------ EXTRACTED RECORDS

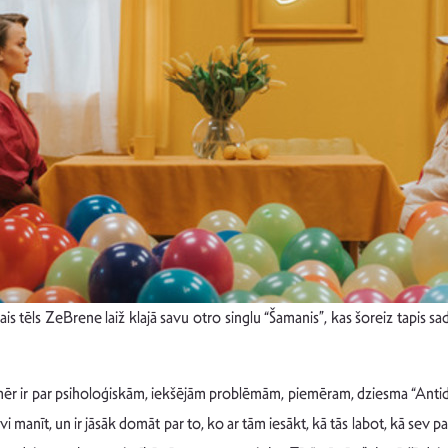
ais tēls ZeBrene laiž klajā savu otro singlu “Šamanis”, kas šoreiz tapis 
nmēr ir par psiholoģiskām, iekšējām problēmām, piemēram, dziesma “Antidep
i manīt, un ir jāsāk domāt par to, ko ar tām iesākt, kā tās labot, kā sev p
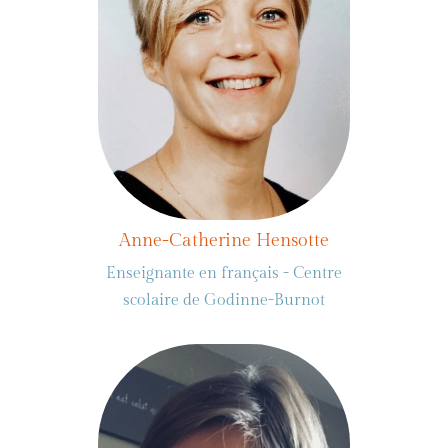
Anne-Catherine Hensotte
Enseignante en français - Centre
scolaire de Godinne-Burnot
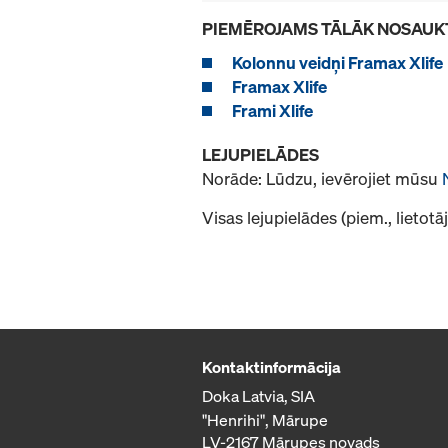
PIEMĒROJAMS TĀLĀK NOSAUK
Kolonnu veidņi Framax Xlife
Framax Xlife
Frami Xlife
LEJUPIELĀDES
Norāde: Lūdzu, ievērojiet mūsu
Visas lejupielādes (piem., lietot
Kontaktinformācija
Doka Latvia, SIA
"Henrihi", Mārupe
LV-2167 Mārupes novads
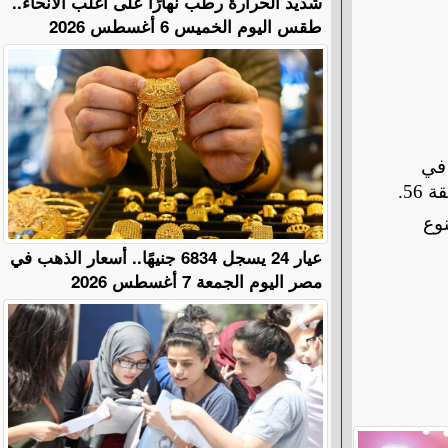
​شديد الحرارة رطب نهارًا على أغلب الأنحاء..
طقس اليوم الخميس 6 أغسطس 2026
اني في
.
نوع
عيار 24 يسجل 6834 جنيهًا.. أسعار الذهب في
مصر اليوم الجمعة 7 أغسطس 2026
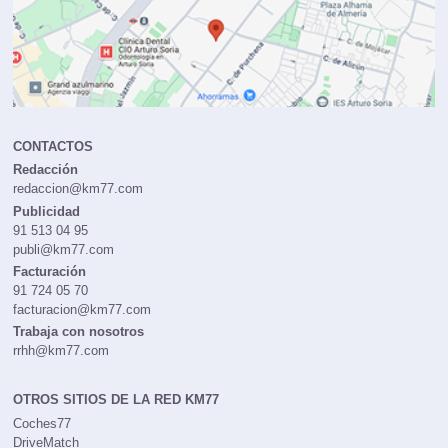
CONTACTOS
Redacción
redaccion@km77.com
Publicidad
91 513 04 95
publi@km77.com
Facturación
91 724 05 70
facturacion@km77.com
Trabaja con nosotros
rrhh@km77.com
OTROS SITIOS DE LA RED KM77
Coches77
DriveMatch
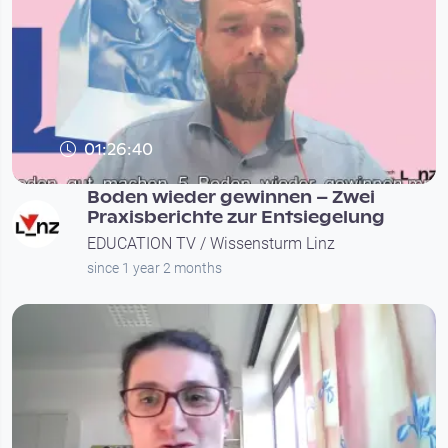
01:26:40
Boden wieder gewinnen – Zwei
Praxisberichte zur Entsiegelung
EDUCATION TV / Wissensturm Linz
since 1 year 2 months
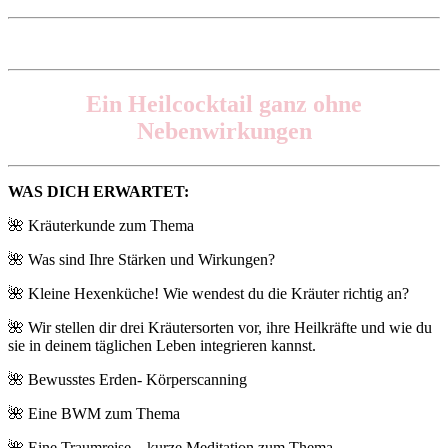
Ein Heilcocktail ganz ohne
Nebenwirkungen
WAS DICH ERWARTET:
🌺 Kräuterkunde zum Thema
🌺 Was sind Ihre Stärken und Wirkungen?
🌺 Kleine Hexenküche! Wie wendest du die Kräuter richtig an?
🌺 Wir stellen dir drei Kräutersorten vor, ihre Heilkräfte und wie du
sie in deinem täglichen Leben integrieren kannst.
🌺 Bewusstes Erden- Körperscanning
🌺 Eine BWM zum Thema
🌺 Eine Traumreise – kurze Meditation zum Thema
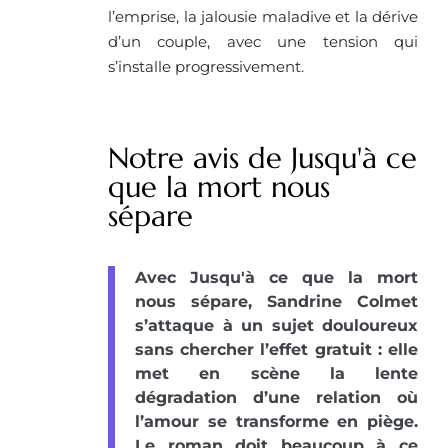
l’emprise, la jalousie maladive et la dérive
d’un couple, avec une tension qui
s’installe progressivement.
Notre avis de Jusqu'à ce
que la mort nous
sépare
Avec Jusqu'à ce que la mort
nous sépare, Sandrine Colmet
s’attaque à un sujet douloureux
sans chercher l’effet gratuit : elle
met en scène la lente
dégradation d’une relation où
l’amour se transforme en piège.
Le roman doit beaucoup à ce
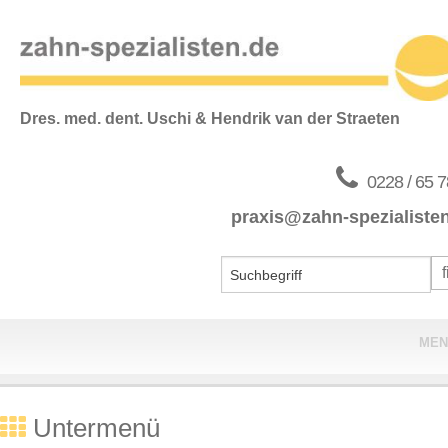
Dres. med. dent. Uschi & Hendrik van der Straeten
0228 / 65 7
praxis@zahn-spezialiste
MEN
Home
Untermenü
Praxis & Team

------------
------ EXTRACTED RECORDS

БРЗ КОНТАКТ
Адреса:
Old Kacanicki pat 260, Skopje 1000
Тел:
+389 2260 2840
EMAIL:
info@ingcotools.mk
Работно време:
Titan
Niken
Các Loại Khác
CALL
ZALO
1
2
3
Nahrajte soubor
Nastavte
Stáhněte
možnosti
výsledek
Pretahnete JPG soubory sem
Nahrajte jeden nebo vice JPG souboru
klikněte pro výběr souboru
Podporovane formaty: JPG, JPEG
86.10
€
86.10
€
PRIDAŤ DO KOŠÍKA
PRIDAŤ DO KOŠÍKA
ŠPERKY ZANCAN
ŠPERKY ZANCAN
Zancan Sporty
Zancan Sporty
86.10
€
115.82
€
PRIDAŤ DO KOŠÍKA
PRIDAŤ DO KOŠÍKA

------------
------ EXTRACTED RECORDS

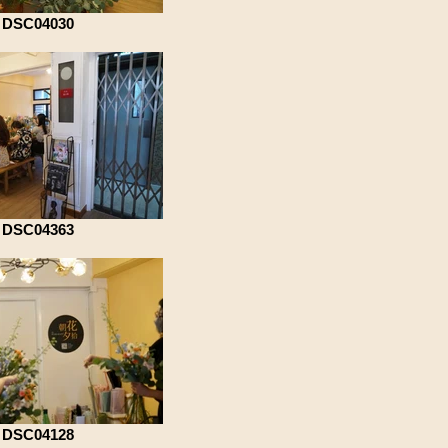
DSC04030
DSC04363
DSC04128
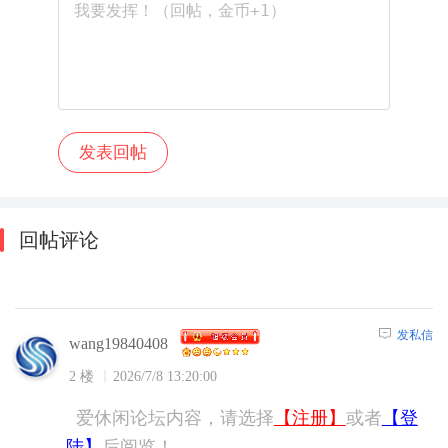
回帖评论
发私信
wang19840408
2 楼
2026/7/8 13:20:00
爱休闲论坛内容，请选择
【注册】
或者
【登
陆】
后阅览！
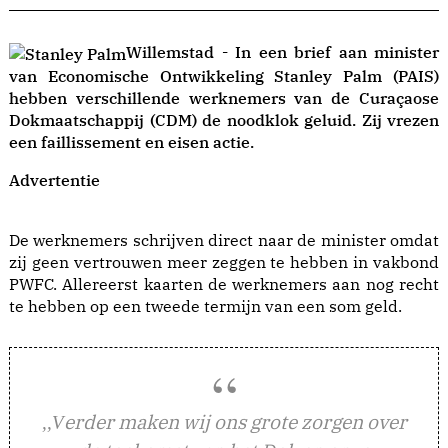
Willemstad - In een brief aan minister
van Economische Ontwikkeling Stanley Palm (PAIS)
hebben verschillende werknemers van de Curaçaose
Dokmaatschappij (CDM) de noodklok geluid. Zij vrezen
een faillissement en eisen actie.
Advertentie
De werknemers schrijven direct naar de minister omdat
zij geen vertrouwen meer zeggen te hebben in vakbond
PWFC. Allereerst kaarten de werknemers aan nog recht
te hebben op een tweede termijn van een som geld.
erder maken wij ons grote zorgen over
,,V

------------

## REQUIREMENT:
Which lines hold the string "mort"? Copy all of them from the data above.

## WRITTEN ANSWER:
que la mort nous
Avec Jusqu'à ce que la mort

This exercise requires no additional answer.